◆ **ASSIGNED TASK**: If a line in the records contains the word "奈良時代", count it; state the resulting number and nothing more.

◆ **RECORDS PROVIDED**:
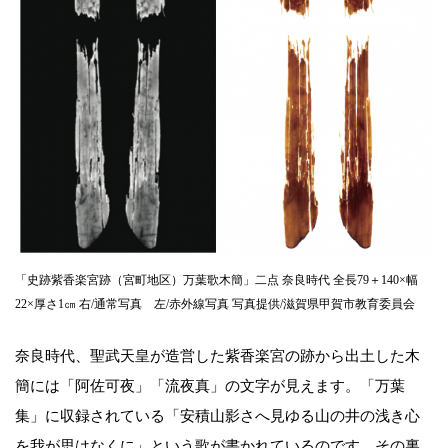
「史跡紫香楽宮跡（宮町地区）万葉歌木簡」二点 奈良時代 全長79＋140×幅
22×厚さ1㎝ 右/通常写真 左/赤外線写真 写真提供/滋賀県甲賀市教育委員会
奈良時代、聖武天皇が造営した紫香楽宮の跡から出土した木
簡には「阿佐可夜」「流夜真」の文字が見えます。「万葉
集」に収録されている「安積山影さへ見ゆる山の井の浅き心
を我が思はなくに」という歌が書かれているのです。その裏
==
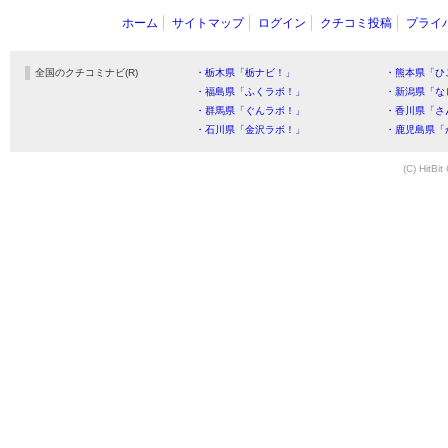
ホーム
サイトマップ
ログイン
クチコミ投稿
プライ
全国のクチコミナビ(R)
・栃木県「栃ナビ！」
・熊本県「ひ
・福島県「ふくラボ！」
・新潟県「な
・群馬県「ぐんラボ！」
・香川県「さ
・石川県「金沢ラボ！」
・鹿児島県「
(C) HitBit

◆ **RESPONSE BELOW**: 2